You can cite reference in text like this:

This tutorial uses several R packages [@tidyverse;@rmarkdown].

This tutorial uses several R packages (Wickham 2017; Allaire et al. 2018).

Put a minus in front of the @ if you just want the year:

Lakens, Scheel and Isengar [-@TOSTtutorial] wrote a tutorial explaining how to test for the absence of an effect.

Lakens, Scheel and Isengar (2018) wrote a tutorial explaining how to test for the absence of an effect. Citation Styles

You can search a list of style files for various journals and download a file that will format your bibliography for a specific journal's style. You'll need to add the line csl: filename.csl to your YAML header.

Add some citations to your bibliography.bib file, reference them in your text, and render your manuscript to see the automatically generated reference section. Try a few different citation style files.

10.3.6 Output Formats

You can knit your file to PDF or Word if you have the right packages installed on your computer.

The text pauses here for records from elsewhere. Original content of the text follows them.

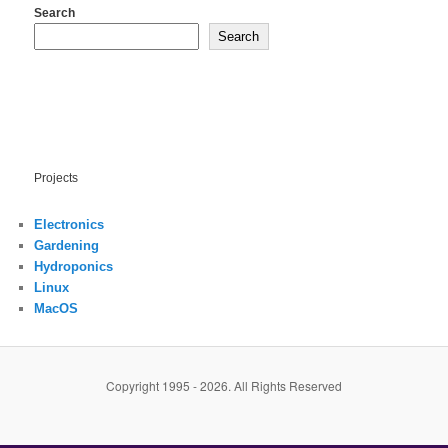
Search
Search
Projects
Electronics
Gardening
Hydroponics
Linux
MacOS
Copyright 1995 - 2026. All Rights Reserved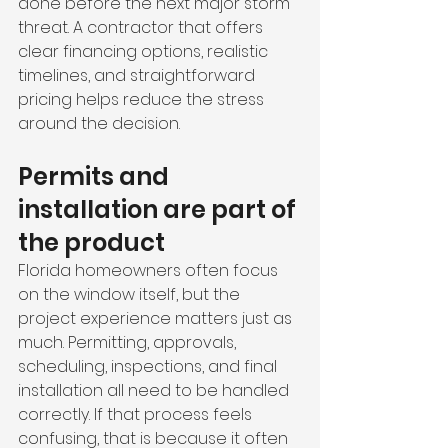
done before the next major storm 
threat. A contractor that offers 
clear financing options, realistic 
timelines, and straightforward 
pricing helps reduce the stress 
around the decision.
Permits and 
installation are part of 
the product
Florida homeowners often focus 
on the window itself, but the 
project experience matters just as 
much. Permitting, approvals, 
scheduling, inspections, and final 
installation all need to be handled 
correctly. If that process feels 
confusing, that is because it often 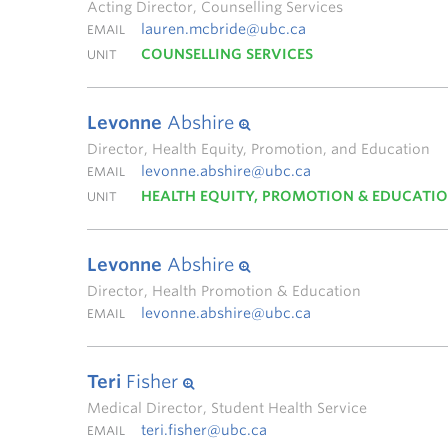
Acting Director, Counselling Services
lauren.mcbride@ubc.ca
EMAIL
COUNSELLING SERVICES
UNIT
Levonne
Abshire
Director, Health Equity, Promotion, and Education
levonne.abshire@ubc.ca
EMAIL
HEALTH EQUITY, PROMOTION & EDUCATI
UNIT
Levonne
Abshire
Director, Health Promotion & Education
levonne.abshire@ubc.ca
EMAIL
Teri
Fisher
Medical Director, Student Health Service
teri.fisher@ubc.ca
EMAIL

10.3.7 Computational Reproducibility

Computational reproducibility refers to making all aspects of your analysis reproducible, including specifics of the software you used to run the code you wrote. R packages get updated periodically and some of these updates may break your code. Using a computational reproducibility platform guards against this by always running your code in the same environment.

Code Ocean is a new platform that lets you run your code in the cloud via a web browser.

10.4 References

E References

Wickham, Hadley. 2017. Tidyverse: Easily Install and Load the ’Tidyverse’.

Allaire, JJ, Yihui Xie, Jonathan McPherson, Javier Luraschi, Kevin Ushey, Aron Atkins, Hadley Wickham, Joe Cheng, and Winston Chang. 2018. Rmarkdown: Dynamic Documents for R.

Lakens, Daniël, Anne M. Scheel, and Peder M. Isager. 2018. “Equivalence Testing for Psychological Research: A Tutorial.” Advances in Methods and Practices in Psychological Science 1 (2): 259–69. doi:10.1177/2515245918770963.